About this task -> Check each line below for the word "congresos". Then give only how many lines have it.

Information ->
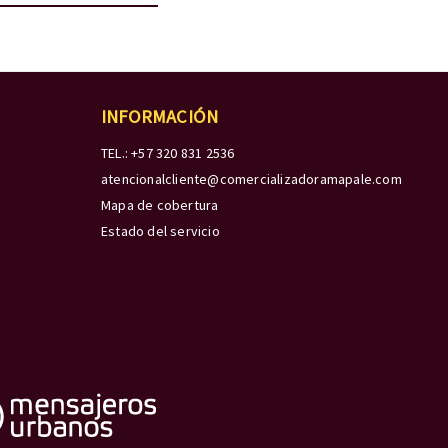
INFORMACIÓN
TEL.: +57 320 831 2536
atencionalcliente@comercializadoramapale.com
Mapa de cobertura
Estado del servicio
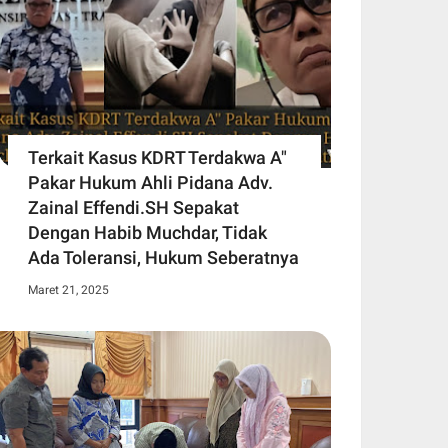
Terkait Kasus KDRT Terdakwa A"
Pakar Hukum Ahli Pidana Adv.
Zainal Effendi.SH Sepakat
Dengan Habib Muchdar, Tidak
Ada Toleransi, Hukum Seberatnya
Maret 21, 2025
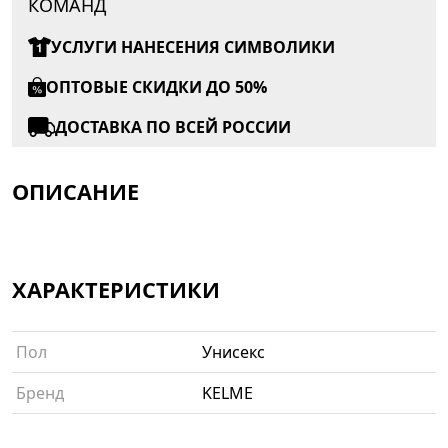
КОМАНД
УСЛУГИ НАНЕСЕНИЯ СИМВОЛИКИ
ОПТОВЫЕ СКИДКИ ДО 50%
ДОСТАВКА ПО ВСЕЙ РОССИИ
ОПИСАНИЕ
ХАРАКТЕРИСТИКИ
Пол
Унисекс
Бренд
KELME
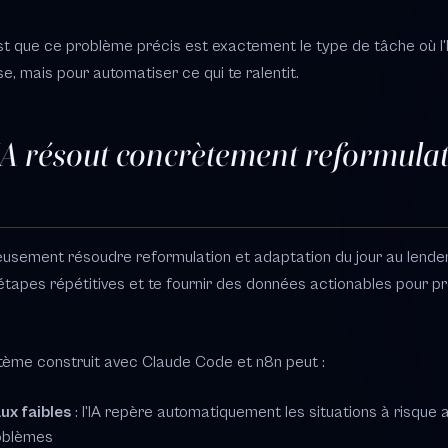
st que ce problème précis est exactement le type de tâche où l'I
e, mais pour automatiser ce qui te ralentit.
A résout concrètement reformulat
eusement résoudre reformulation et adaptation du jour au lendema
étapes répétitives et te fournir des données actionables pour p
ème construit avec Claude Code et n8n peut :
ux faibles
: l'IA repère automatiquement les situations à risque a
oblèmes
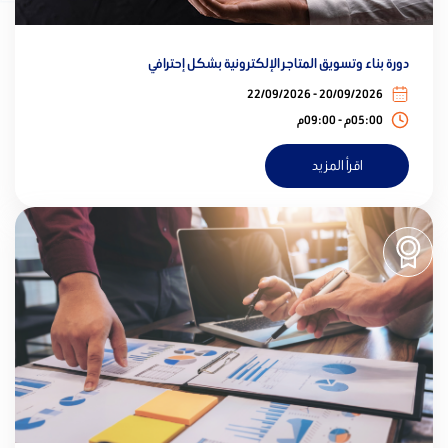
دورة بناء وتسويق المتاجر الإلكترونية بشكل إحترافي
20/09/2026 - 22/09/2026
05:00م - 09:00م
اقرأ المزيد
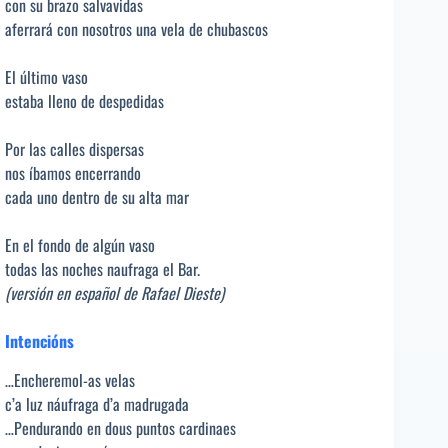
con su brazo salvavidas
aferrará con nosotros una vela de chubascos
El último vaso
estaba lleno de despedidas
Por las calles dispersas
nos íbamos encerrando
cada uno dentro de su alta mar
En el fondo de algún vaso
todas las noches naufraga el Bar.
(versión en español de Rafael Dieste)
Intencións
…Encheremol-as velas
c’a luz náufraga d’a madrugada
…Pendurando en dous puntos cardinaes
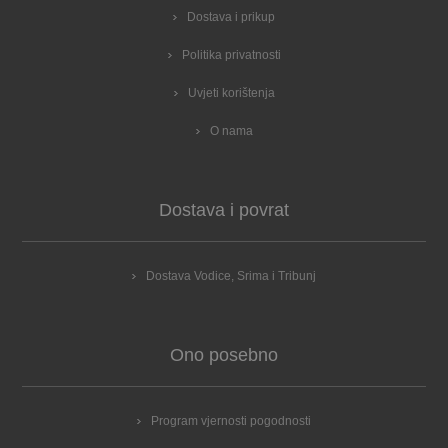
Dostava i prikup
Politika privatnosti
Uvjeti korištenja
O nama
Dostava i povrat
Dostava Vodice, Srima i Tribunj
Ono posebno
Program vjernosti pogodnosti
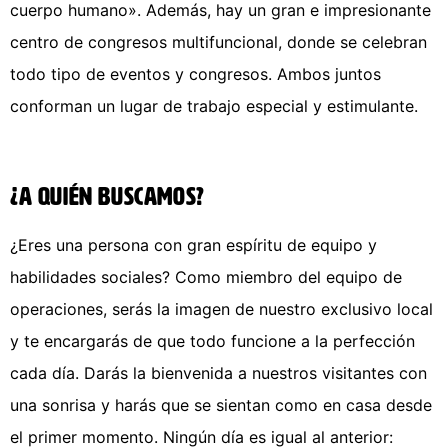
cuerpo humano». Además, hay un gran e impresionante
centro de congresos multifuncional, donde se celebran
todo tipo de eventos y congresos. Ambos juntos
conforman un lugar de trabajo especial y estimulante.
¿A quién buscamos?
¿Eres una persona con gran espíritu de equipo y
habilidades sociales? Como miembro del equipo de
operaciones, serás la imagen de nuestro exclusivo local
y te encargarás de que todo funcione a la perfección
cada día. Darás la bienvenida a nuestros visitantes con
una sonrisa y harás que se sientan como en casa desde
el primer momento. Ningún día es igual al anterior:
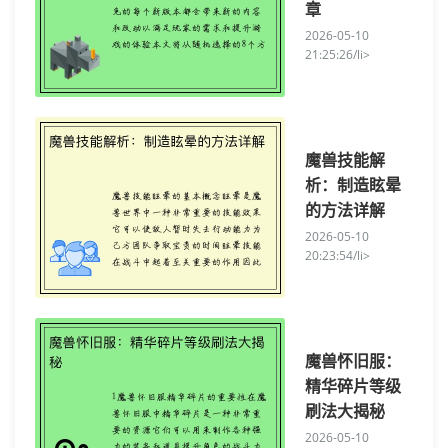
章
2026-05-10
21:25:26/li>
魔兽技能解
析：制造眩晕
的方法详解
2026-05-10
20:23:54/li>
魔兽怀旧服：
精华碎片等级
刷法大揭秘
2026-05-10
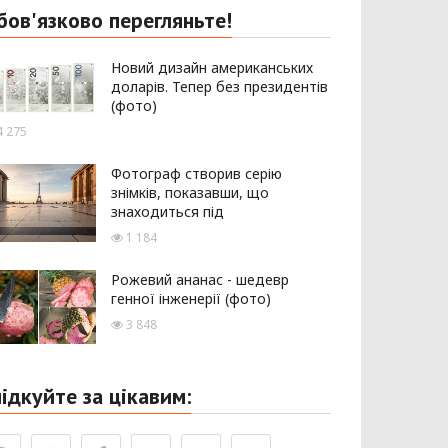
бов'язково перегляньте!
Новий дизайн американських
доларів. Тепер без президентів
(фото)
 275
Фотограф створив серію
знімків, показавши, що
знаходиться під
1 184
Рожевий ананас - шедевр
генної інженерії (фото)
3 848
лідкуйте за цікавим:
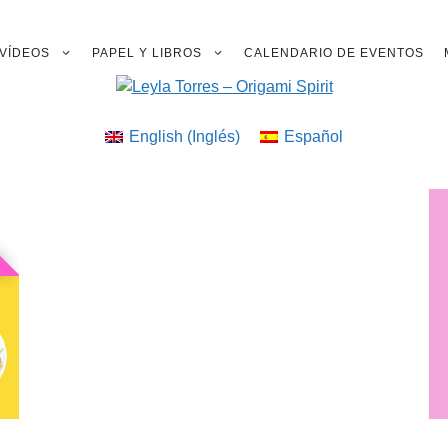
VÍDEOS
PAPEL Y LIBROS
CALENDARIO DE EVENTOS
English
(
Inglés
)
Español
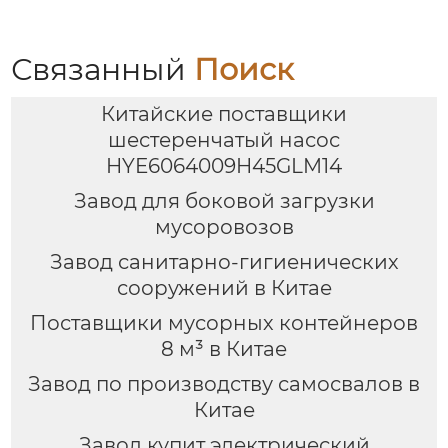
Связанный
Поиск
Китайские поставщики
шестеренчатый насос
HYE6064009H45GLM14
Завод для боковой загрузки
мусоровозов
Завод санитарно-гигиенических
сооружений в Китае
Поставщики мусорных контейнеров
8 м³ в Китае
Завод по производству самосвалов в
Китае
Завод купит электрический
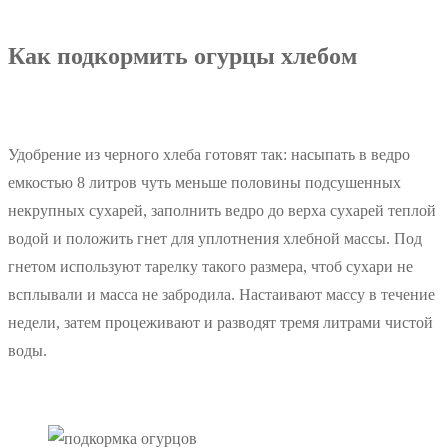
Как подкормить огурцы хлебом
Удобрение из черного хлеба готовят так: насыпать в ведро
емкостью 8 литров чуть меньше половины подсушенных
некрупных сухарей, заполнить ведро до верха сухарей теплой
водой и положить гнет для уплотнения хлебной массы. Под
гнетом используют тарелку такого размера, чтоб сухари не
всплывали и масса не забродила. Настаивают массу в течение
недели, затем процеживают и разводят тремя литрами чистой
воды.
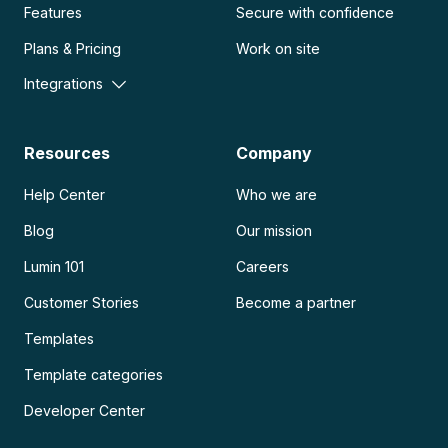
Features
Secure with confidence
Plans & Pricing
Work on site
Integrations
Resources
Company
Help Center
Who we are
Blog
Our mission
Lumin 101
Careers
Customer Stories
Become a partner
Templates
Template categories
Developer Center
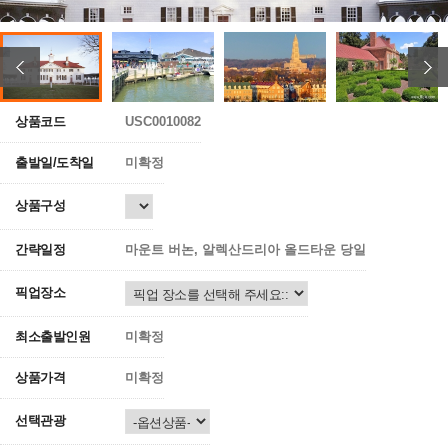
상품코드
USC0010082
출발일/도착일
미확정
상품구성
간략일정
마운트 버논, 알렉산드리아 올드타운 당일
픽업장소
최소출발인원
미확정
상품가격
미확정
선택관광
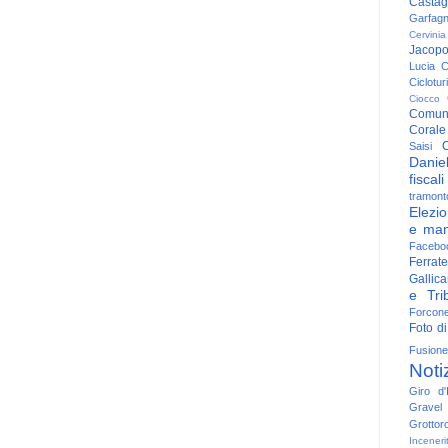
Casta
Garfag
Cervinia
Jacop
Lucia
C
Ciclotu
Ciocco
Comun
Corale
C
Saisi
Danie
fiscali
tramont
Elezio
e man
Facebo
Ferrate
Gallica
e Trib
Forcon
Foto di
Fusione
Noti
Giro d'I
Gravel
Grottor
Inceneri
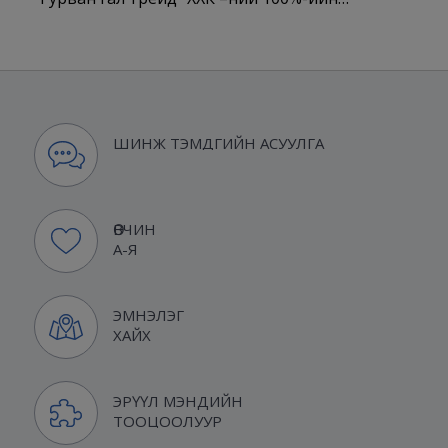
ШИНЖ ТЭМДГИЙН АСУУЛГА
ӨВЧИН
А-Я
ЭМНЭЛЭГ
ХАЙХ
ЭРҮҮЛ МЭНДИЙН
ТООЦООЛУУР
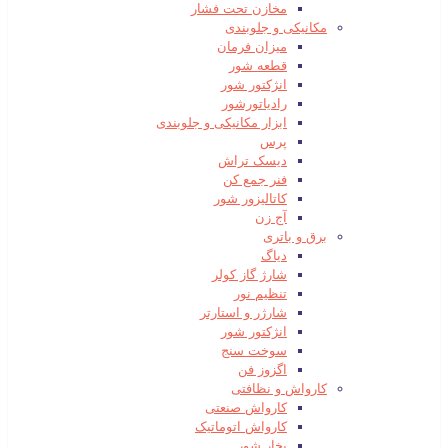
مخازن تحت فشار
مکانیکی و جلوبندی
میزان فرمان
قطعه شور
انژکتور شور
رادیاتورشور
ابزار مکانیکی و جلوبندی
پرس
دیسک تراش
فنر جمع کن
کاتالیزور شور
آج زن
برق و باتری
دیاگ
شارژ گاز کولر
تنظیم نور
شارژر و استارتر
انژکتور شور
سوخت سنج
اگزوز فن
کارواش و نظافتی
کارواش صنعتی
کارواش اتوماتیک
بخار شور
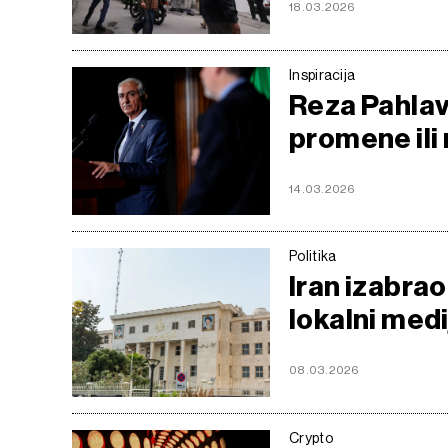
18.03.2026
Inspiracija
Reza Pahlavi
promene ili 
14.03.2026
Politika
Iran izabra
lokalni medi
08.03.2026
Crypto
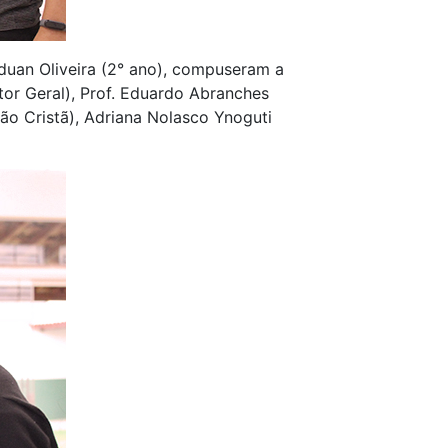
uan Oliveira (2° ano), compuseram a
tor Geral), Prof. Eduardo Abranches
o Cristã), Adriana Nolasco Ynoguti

Response to this task -> 2